Alberto Cairo, um dos maiores especialistas da área, afirma que refletimos pouco sobre a visualização de dados de maneira crítica e falamos muito sobre ferramentas. Nesta análise, mostramos como gráficos podem mentir a partir de um exemplo recente, e trazemos uma discussão teórica de Cairo sobre o assunto.
Alberto Cairo, grande especialista em visualização de dados, acaba de lançar o livro “How charts lie” (“Como os gráficos mentem”). Nele, o professor fala sobre a explosão da visualização de dados no jornalismo nos últimos 20 anos – ele chama de era de ouro – e defende que ela tem potencial de se tornar uma linguagem universal.
Há pelo menos 3 razões para a popularidade dos gráficos, segundo ele. Primeiro, as pessoas têm maior engajamento e passam mais tempo em histórias com boas visualizações.
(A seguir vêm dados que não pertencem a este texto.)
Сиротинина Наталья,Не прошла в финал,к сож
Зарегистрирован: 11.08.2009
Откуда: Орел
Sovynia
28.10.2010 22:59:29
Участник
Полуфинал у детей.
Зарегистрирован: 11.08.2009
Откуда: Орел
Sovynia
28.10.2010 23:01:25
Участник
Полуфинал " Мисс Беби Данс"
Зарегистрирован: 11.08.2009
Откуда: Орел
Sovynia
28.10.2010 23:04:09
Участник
Segundo, são úteis. E por fim, as visualizações de dados nos permitem descobrir insights e padrões muito difíceis de enxergar em grandes planilhas.
No entanto, Cairo enfatiza que costumamos falar muito sobre como construir visualizações de dados (e sobre as ferramentas para isso), mas refletimos pouco sobre como pensá-las de maneira crítica. No vídeo abaixo, ele detalha os principais pontos do livro (em inglês):
Um dos exemplos que ele cita é este gráfico (abaixo) sobre o resultado das eleições presidenciais de 2016 nos EUA, que voltou a circular há alguns dias e foi compartilhado pela filha de Donald Trump, com a informação “tente pedir o impeachment disso”:
Alberto Cairo fez uma thread no Twitter explicando por que há um grave erro de interpretação neste gráfico, que inclusive foi transformado em um quadro na Casa Branca e também virou capa de livro, cujo título é “Citizens for Trump” (“Cidadãos por Trump”).
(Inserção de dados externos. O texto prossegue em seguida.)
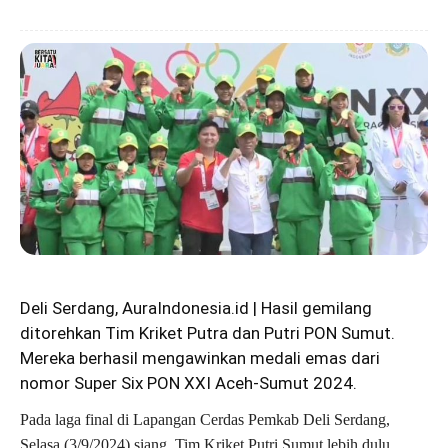
Deli Serdang, AuraIndonesia.id | Hasil gemilang
ditorehkan Tim Kriket Putra dan Putri PON Sumut.
Mereka berhasil mengawinkan medali emas dari
nomor Super Six PON XXI Aceh-Sumut 2024.
Pada laga final di Lapangan Cerdas Pemkab Deli Serdang,
Selasa (3/9/2024) siang, Tim Kriket Putri Sumut lebih dulu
O professor destaca que a palavra “cidadãos” mostra exatamente o erro do mapa e é o motivo para a interpretação equivocada dele. “O mapa não mostra o número de cidadãos, mas sim territórios. O mapa em si não mente, mas a interpretação sim”, explica.
Segundo ele, se a pergunta fosse “quem ganhou onde”, o mapa estaria correto. Mas ele não é preciso para indicar o número de pessoas que votaram. Além disso, ignora a densidade demográfica nos estados. “Levando em consideração que 40% das pessoas não votaram na eleição, o nome do livro de Posobiec na verdade deveria ser ‘Cidadãos por ninguém’”, diz. Veja as porcentagens abaixo:
Para Cairo, a melhor visualização de dados para o resultado das eleições de 2016 seria a abaixo, que mostra o que realmente aconteceu: a disputa foi apertada.
Codificação, recursos de design e camadas de anotação
Neste artigo publicado em português na edição mais recente da revista Lumina (UFJF), Alberto Cairo explica de maneira mais conceitual a importância da escolha correta de uma visualização. Segundo ele, a visualização de dados falha se não pensamos sobre seu propósito.
Nesse sentido, a noção de codificação é fundamental. “O que realmente fazemos ao projetar a visualização de dados é mapear números para propriedades de objetos, geralmente formas geométricas ou ‘GeoMS’. O que muda em relação aos números representados é a propriedade da codificação”, explica. Posição, forma, tamanho, cor, largura da linha e tipo de linha são algumas das codificações mais comuns.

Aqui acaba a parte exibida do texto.